Task:
What should be copied is the stretch of entries below from the line with "som delas ut en gång per år. Pengarna är" up to and including the line with "elenco? ¡Queremos saberlo todo!", exactly and without images.

┏━━

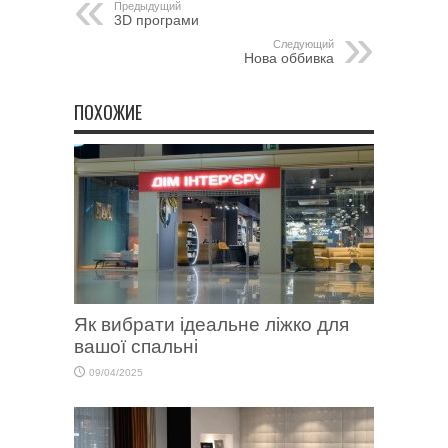
Предыдущий
3D програми
Следующий
Нова оббивка
ПОХОЖИЕ
Як вибрати ідеальне ліжко для
вашої спальні
09/04/2025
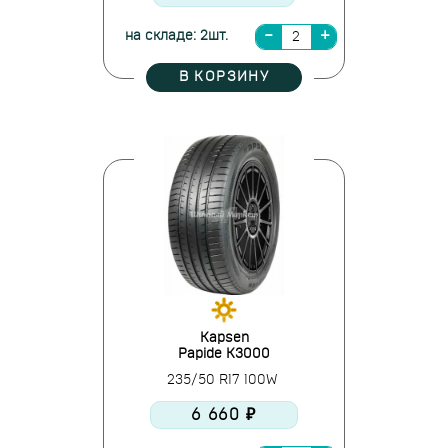
на складе: 2шт.
В КОРЗИНУ
Kapsen
Papide K3000
235/50 R17 100W
6 660 ₽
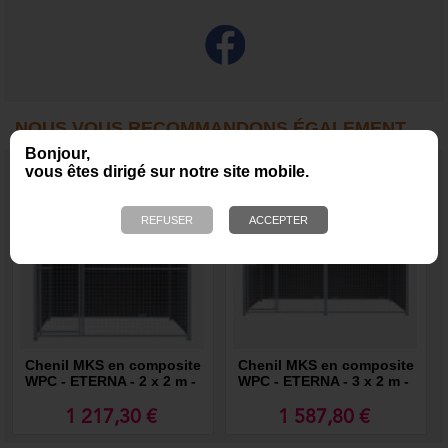
NOUS VOUS RECOMMANDONS ÉGALEMENT
Bonjour,
vous êtes dirigé sur notre site mobile.
Chenil MKS en composite
Chenil MKS en composite
WPC - ETERNA - 2 x 2 m -
WPC - ETERNA - 3 x 2 m -
Façade en grillage
Façade en grillage
1 217,30 €
1 587,80 €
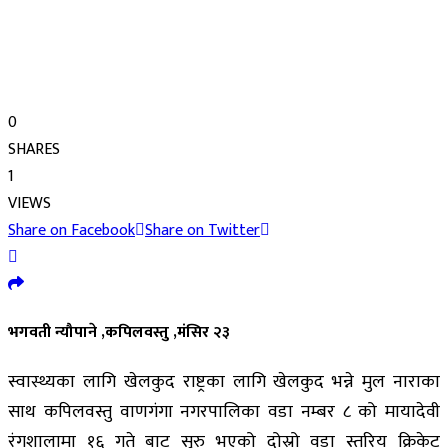
0
SHARES
1
VIEWS
Share on Facebook
Share on Twitter
भगवती न्यौपाने ,कपिलवस्तु ,मंसिर २३
स्वास्थ्यका लागि खेलकुद राष्ट्रका लागि खेलकुद भन्ने मुल नाराका
साथ कपिलवस्तु वाणगंगा नगरपालिका वडा नम्बर ८ को मायादेवी
रंगशालामा १६ गते बाट सुरु भएको दोस्रो वडा स्तरिय क्रिकेट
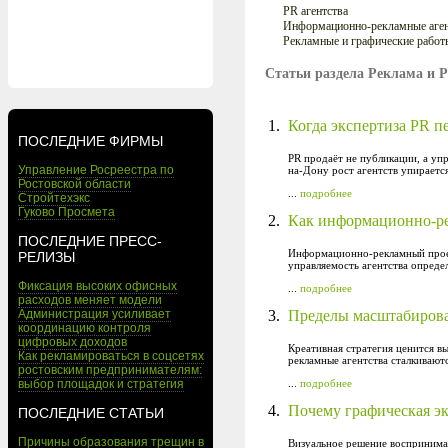
PR агентства
Информационно-рекламные аген
Рекламные и графические работ
Статьи раздела Реклама и 
1.
Когда экспертиза PR п
ПОСЛЕДНИЕ ФИРМЫ
PR продаёт не публикации, а уп
Управление Росреестра по
на-Дону рост агентств упираетс
Ростовской области
...
подробнее
Стройтехэкс
Гуково Просмета
2.
Как информационно-ре
ПОСЛЕДНИЕ ПРЕСС-
Информационно-рекламный проек
РЕЛИЗЫ
управляемость агентства определ
Фиксация высоких офисных
...
подробнее
расходов меняет модели
Администрация усиливает
3.
Пределы масштабирова
координацию контроля
цифровых доходов
Креативная стратегия ценится в
Как рекламироваться в соцсетях
рекламные агентства сталкиваютс
ростовским предпринимателям:
выбор площадок и стратегия
...
подробнее
4.
Почему графическая эк
ПОСЛЕДНИЕ СТАТЬИ
Причины образования трещин в
Визуальное решение воспринимае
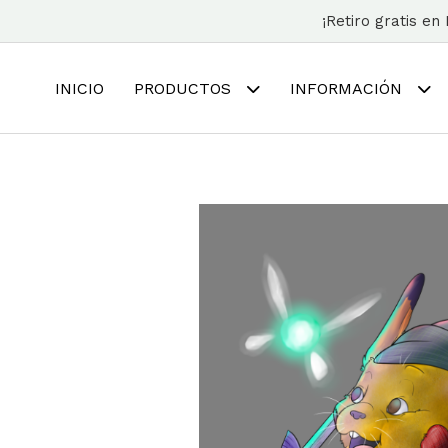
¡Retiro gratis e
INICIO
PRODUCTOS
INFORMACIÓN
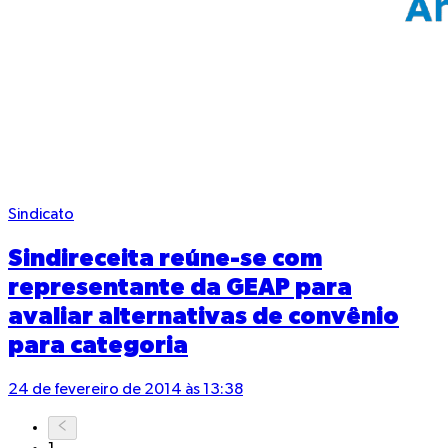
Sindicato
Sindireceita reúne-se com
representante da GEAP para
avaliar alternativas de convênio
para categoria
24 de fevereiro de 2014 às 13:38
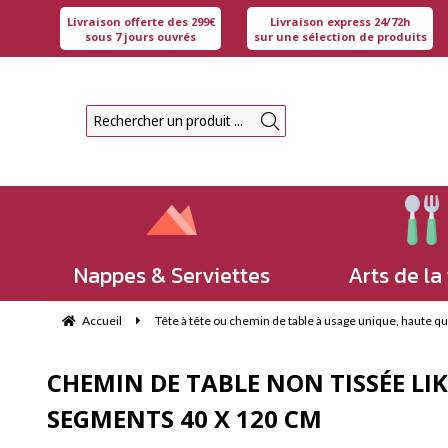
Livraison offerte des 299€
Livraison express 24/72h
sous 7 jours ouvrés
sur une sélection de produits
Nappes & Serviettes
Arts de la
Accueil
Tête à tête ou chemin de table à usage unique, haute qual
CHEMIN DE TABLE NON TISSÉE LI
SEGMENTS 40 X 120 CM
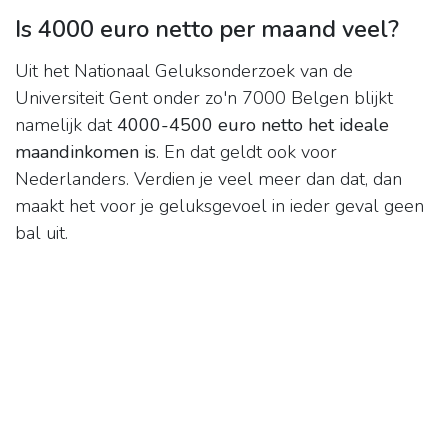
Is 4000 euro netto per maand veel?
Uit het Nationaal Geluksonderzoek van de
Universiteit Gent onder zo'n 7000 Belgen blijkt
namelijk dat
4000-4500 euro netto het ideale
maandinkomen is
. En dat geldt ook voor
Nederlanders. Verdien je veel meer dan dat, dan
maakt het voor je geluksgevoel in ieder geval geen
bal uit.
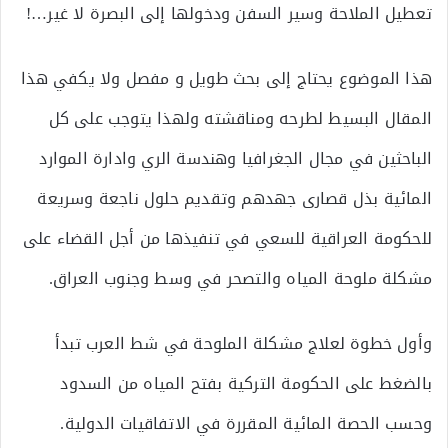
تعطيل الملاحة وسير السفن ودخولها إلى البصرة لا غير…!
هذا الموضوع يحتاج إلى بحث طويل و مفصل ولا يكفي هذا
المقال البسيط لطرحه ومناقشته ولهذا يتوجب على كل
الباحثين في مجال الجغرافيا وهندسة الري وادارة الموارد
المائية بذل قصارى جهدهم وتقديم حلول ناجعة وسريعة
للحكومة العراقية للسعي في تنفيذها من أجل القضاء على
مشكلة ملوحة المياه والتصحر في وسط وجنوب العراق.
وأول خطوة لعلاج مشكلة الملوحة في شط العرب تبدأ
بالضغط على الحكومة التركية بفتح المياه من السدود
وحسب الحصة المائية المقررة في الاتفاقيات الدولية.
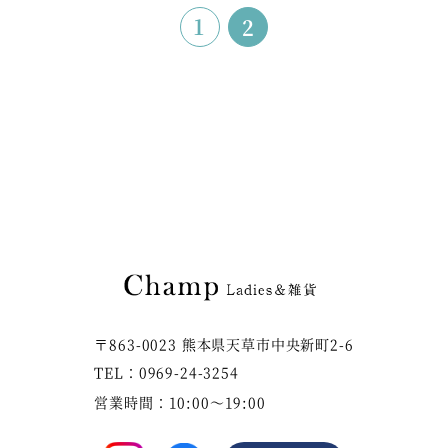
1
2
〒863-0023 熊本県天草市中央新町2-6
TEL：0969-24-3254
営業時間：10:00～19:00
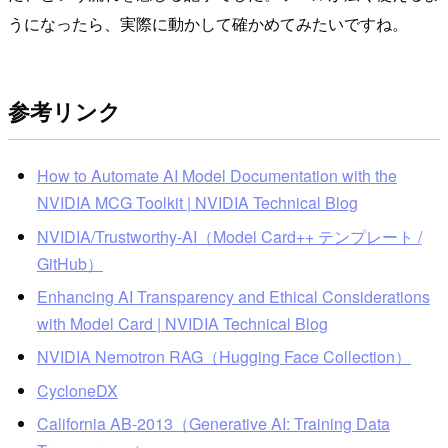
うになったら、実際に動かして確かめてみたいですね。
参考リンク
How to Automate AI Model Documentation with the
NVIDIA MCG Toolkit | NVIDIA Technical Blog
NVIDIA/Trustworthy-AI（Model Card++ テンプレート /
GitHub）
Enhancing AI Transparency and Ethical Considerations
with Model Card | NVIDIA Technical Blog
NVIDIA Nemotron RAG（Hugging Face Collection）
CycloneDX
California AB-2013（Generative AI: Training Data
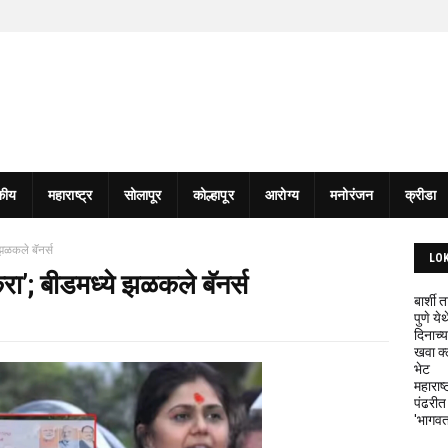
कीय
महाराष्ट्र
सोलापूर
कोल्हापूर
आरोग्य
मनोरंजन
क्रीडा
े झळकले बॅनर्स
LO
 करा’; बीडमध्ये झळकले बॅनर्स
बार्शी
पुणे य
दिनाच्य
खवा क्
भेट
महाराष्
पंढरीत
'भागवत 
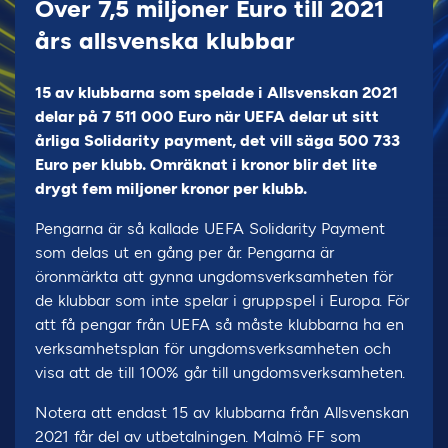
Över 7,5 miljoner Euro till 2021
års allsvenska klubbar
15 av klubbarna som spelade i Allsvenskan 2021
delar på 7 511 000 Euro när UEFA delar ut sitt
årliga Solidarity payment, det vill säga 500 733
Euro per klubb. Omräknat i kronor blir det lite
drygt fem miljoner kronor per klubb.
Pengarna är så kallade UEFA Solidarity Payment
som delas ut en gång per år. Pengarna är
öronmärkta att gynna ungdomsverksamheten för
de klubbar som inte spelar i gruppspel i Europa. För
att få pengar från UEFA så måste klubbarna ha en
verksamhetsplan för ungdomsverksamheten och
visa att de till 100% går till ungdomsverksamheten.
Notera att endast 15 av klubbarna från Allsvenskan
2021 får del av utbetalningen. Malmö FF som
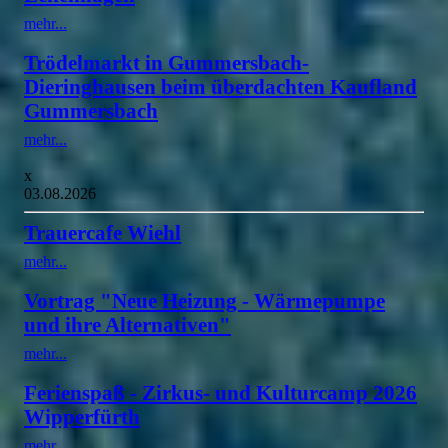
mehr...
Trödelmarkt in Gummersbach-
Dieringhausen beim überdachten Kaufland
Gummersbach
mehr...
x
03.08.2026
Trauercafe Wiehl
mehr...
Vortrag "Neue Heizung - Wärmepumpe
und ihre Alternativen"
mehr...
Ferienspaß - Zirkus- und Kulturcamp 2026
Wipperfürth
mehr...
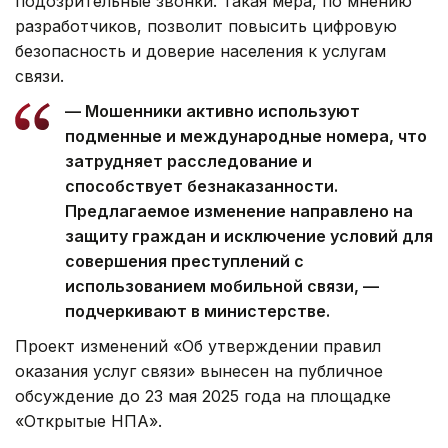
подозрительные звонки. Такая мера, по мнению
разработчиков, позволит повысить цифровую
безопасность и доверие населения к услугам
связи.
— Мошенники активно используют
подменные и международные номера, что
затрудняет расследование и
способствует безнаказанности.
Предлагаемое изменение направлено на
защиту граждан и исключение условий для
совершения преступлений с
использованием мобильной связи, —
подчеркивают в министерстве.
Проект изменений «Об утверждении правил
оказания услуг связи» вынесен на публичное
обсуждение до 23 мая 2025 года на площадке
«Открытые НПА».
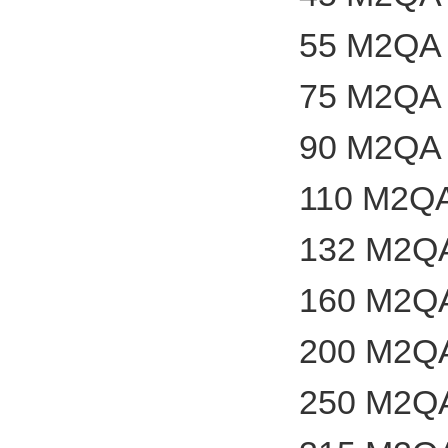
55 M2QA 
75 M2QA 
90 M2QA 
110 M2QA
132 M2QA
160 M2QA
200 M2QA
250 M2QA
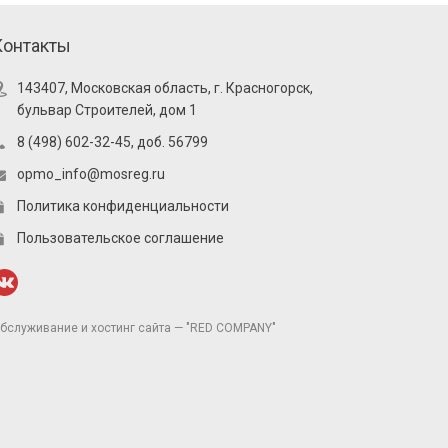
Контакты
143407, Московская область, г. Красногорск,
бульвар Строителей, дом 1
8 (498) 602-32-45, доб. 56799
opmo_info@mosreg.ru
Политика конфиденциальности
Пользовательское соглашение
бслуживание и хостинг сайта — "RED COMPANY"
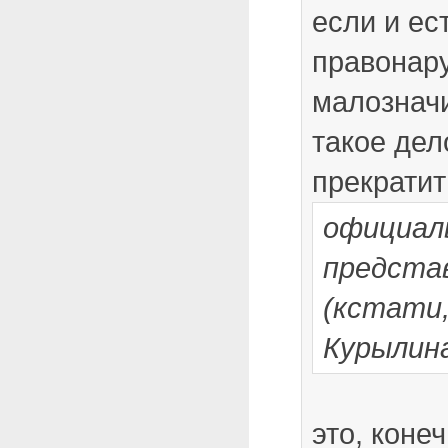
если и ес
правонару
малознач
такое дел
прекратит
официал
предста
(кстати,
Курылин
это, коне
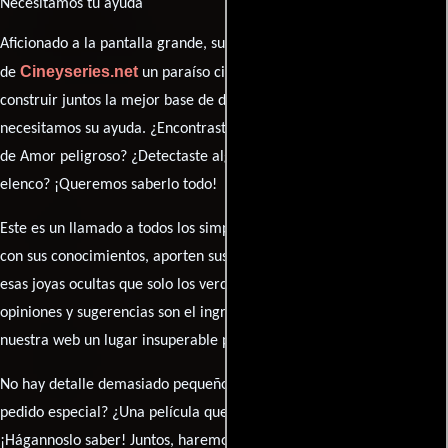
Necesitamos tu ayuda
Aficionado a la pantalla grande, su participación es clave para hacer
Cineyseries.net
de
un paraíso cinéfilo completo. Queremos
construir juntos la mejor base de datos cinematográfica, pero
necesitamos su ayuda. ¿Encontraste algún dato faltante en la ficha
de Amor peligroso? ¿Detectaste algún error en la sinopsis o el
elenco? ¡Queremos saberlo todo!
Este es un llamado a todos los simpatizantes del cine: contribuyan
con sus conocimientos, aporten sus descubrimientos y compartan
esas joyas ocultas que solo los verdaderos fanáticos conocen. Sus
opiniones y sugerencias son el ingrediente secreto que hará de
nuestra web un lugar insuperable para los amantes del celuloide.
No hay detalle demasiado pequeño ni opinión insignificante. ¿Algún
pedido especial? ¿Una película que sueñas con ver reseñada?
¡Hágannoslo saber! Juntos, haremos de esta comunidad el epicentro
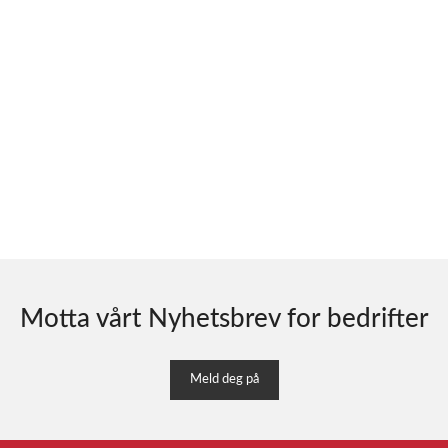
Motta vårt Nyhetsbrev for bedrifter
Meld deg på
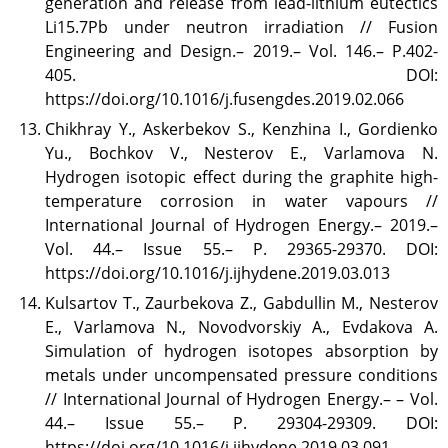
generation and release from lead-lithium eutectics
Li15.7Pb under neutron irradiation // Fusion
Engineering and Design.– 2019.– Vol. 146.– P.402-
405. DOI:
https://doi.org/10.1016/j.fusengdes.2019.02.066
Chikhray Y., Askerbekov S., Kenzhina I., Gordienko
Yu., Bochkov V., Nesterov E., Varlamova N.
Hydrogen isotopic effect during the graphite high-
temperature corrosion in water vapours //
International Journal of Hydrogen Energy.– 2019.–
Vol. 44.– Issue 55.– P. 29365-29370. DOI:
https://doi.org/10.1016/j.ijhydene.2019.03.013
Kulsartov T., Zaurbekova Z., Gabdullin M., Nesterov
E., Varlamova N., Novodvorskiy A., Evdakova A.
Simulation of hydrogen isotopes absorption by
metals under uncompensated pressure conditions
// International Journal of Hydrogen Energy.– – Vol.
44.– Issue 55.– P. 29304-29309. DOI:
https://doi.org/10.1016/j.ijhydene.2019.03.091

┗━━

Response:
som delas ut en gång per år. Pengarna är
öronmärkta att gynna ungdomsverksamheten för
de klubbar som inte spelar i gruppspel i Europa. För
att få pengar från UEFA så måste klubbarna ha en
verksamhetsplan för ungdomsverksamheten och
visa att de till 100% går till ungdomsverksamheten.
Notera att endast 15 av klubbarna från Allsvenskan
2021 får del av utbetalningen. Malmö FF som
mehr...
Trödelmarkt in Gummersbach-
Dieringhausen beim überdachten Kaufland
Gummersbach
mehr...
x
03.08.2026
Trauercafe Wiehl
mehr...
Vortrag "Neue Heizung - Wärmepumpe
und ihre Alternativen"
mehr...
Ferienspaß - Zirkus- und Kulturcamp 2026
Wipperfürth
mehr...
подозрительные звонки. Такая мера, по мнению
разработчиков, позволит повысить цифровую
безопасность и доверие населения к услугам
связи.
— Мошенники активно используют
подменные и международные номера, что
затрудняет расследование и
способствует безнаказанности.
Предлагаемое изменение направлено на
защиту граждан и исключение условий для
совершения преступлений с
использованием мобильной связи, —
подчеркивают в министерстве.
Проект изменений «Об утверждении правил
оказания услуг связи» вынесен на публичное
обсуждение до 23 мая 2025 года на площадке
«Открытые НПА».
55 M2QA 
75 M2QA 
90 M2QA 
110 M2QA
132 M2QA
160 M2QA
200 M2QA
250 M2QA
Контакты
143407, Московская область, г. Красногорск,
бульвар Строителей, дом 1
8 (498) 602-32-45, доб. 56799
opmo_info@mosreg.ru
Политика конфиденциальности
Пользовательское соглашение
бслуживание и хостинг сайта — "RED COMPANY"
если и ес
правонару
малознач
такое дел
прекратит
официал
предста
(кстати,
Курылин
это, коне
Necesitamos tu ayuda
Aficionado a la pantalla grande, su participación es clave para hacer
Cineyseries.net
de
un paraíso cinéfilo completo. Queremos
construir juntos la mejor base de datos cinematográfica, pero
necesitamos su ayuda. ¿Encontraste algún dato faltante en la ficha
de Amor peligroso? ¿Detectaste algún error en la sinopsis o el
elenco? ¡Queremos saberlo todo!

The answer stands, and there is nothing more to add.